BEGIN Information supplied

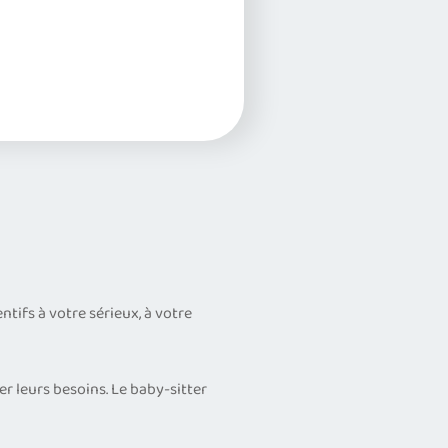
tifs à votre sérieux, à votre
r leurs besoins. Le baby-sitter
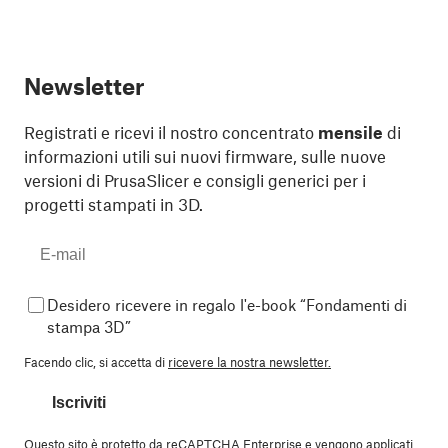
Newsletter
Registrati e ricevi il nostro concentrato
mensile
di
informazioni utili sui nuovi firmware, sulle nuove
versioni di PrusaSlicer e consigli generici per i
progetti stampati in 3D.
Desidero ricevere in regalo l'e-book “Fondamenti di
stampa 3D”
Facendo clic, si accetta di
ricevere la nostra newsletter.
Iscriviti
Questo sito è protetto da reCAPTCHA Enterprise e vengono applicati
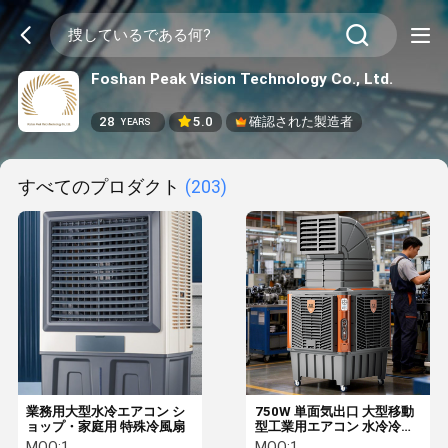
Foshan Peak Vision Technology Co., Ltd.
28
5.0
確認された製造者
YEARS
すべてのプロダクト
(203)
業務用大型水冷エアコン シ
750W 単面気出口 大型移動
ョップ・家庭用 特殊冷風扇
型工業用エアコン 水冷冷蔵
ファン
MOQ:
1
MOQ:
1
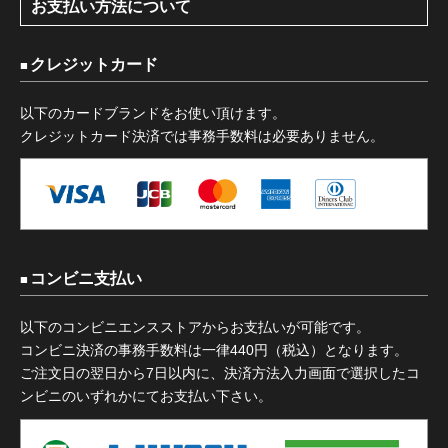
お支払い方法について
クレジットカード
以下のカードブランドをお使い頂けます。
クレジットカード決済では事務手数料は必要ありません。
コンビニ支払い
以下のコンビニエンスストアからお支払いが可能です。
コンビニ決済の事務手数料は一律440円（税込）となります。
ご注文日の翌日から7日以内に、決済方法入力画面で選択したコ
ンビニのいずれかにてお支払い下さい。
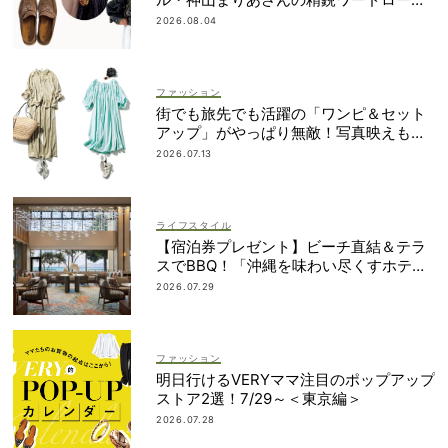
2選
2026.08.04
ファッション
街でも旅先でも活躍の「ワンピ＆セット
アップ」がやっぱり無敵！写真映えも着
回し力も◎
2026.07.13
ライフスタイル
【宿泊券プレゼント】ビーチ直結＆テラ
スでBBQ！「沖縄を味わい尽くすホテ
ル」2段ベッドやコネクティングルームも
2026.07.29
ファッション
明日行けるVERYママ注目のポップアップ
ストア2選！7/29～＜東京編＞
2026.07.28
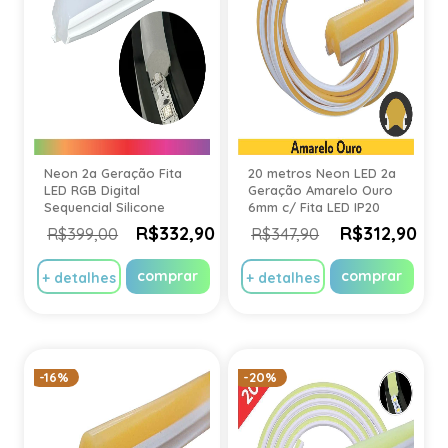
Neon 2a Geração Fita
20 metros Neon LED 2a
LED RGB Digital
Geração Amarelo Ouro
Sequencial Silicone
6mm c/ Fita LED IP20
Branco 8mm rolo 5
R$332,90
R$312,90
R$399,00
R$347,90
metros
comprar
comprar
+ detalhes
+ detalhes
-16%
-20%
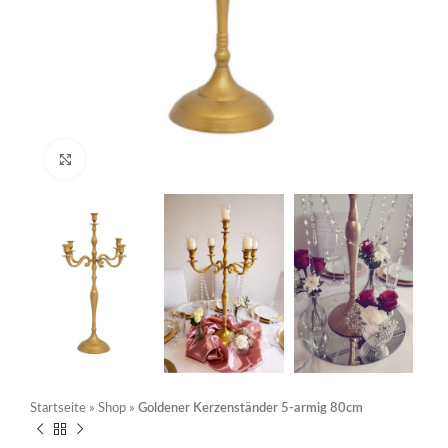
Click to enlarge
Startseite
»
Shop
»
Goldener Kerzenständer 5-armig 80cm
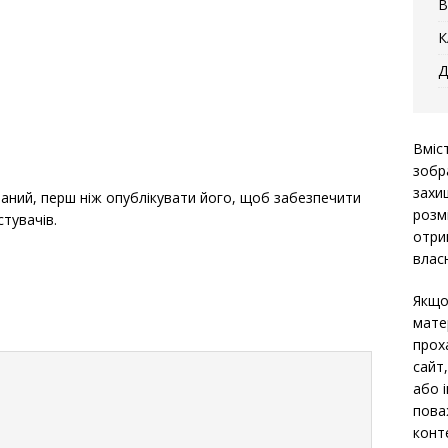
В
К
Д
Вміс
зобр
захи
ний, перш ніж опублікувати його, щоб забезпечити
розм
стувачів.
отри
власн
Якщо
мате
прох
сайт
або 
пова
конт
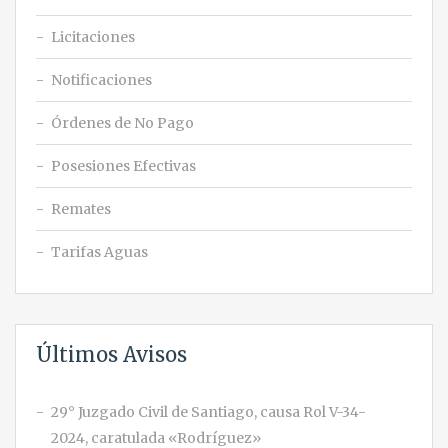
Licitaciones
Notificaciones
Órdenes de No Pago
Posesiones Efectivas
Remates
Tarifas Aguas
Últimos Avisos
29° Juzgado Civil de Santiago, causa Rol V-34-
2024, caratulada «Rodríguez»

END Information supplied

# [Work instruction]
Begin at the first line of the entries and end at the line containing "Desidero ricevere in": write out each line exactly, skipping pictures.

# [Finished task]
tifs à votre sérieux, à votre
r leurs besoins. Le baby-sitter
Newsletter
Registrati e ricevi il nostro concentrato
mensile
di
informazioni utili sui nuovi firmware, sulle nuove
versioni di PrusaSlicer e consigli generici per i
progetti stampati in 3D.
Desidero ricevere in regalo l'e-book “Fondamenti di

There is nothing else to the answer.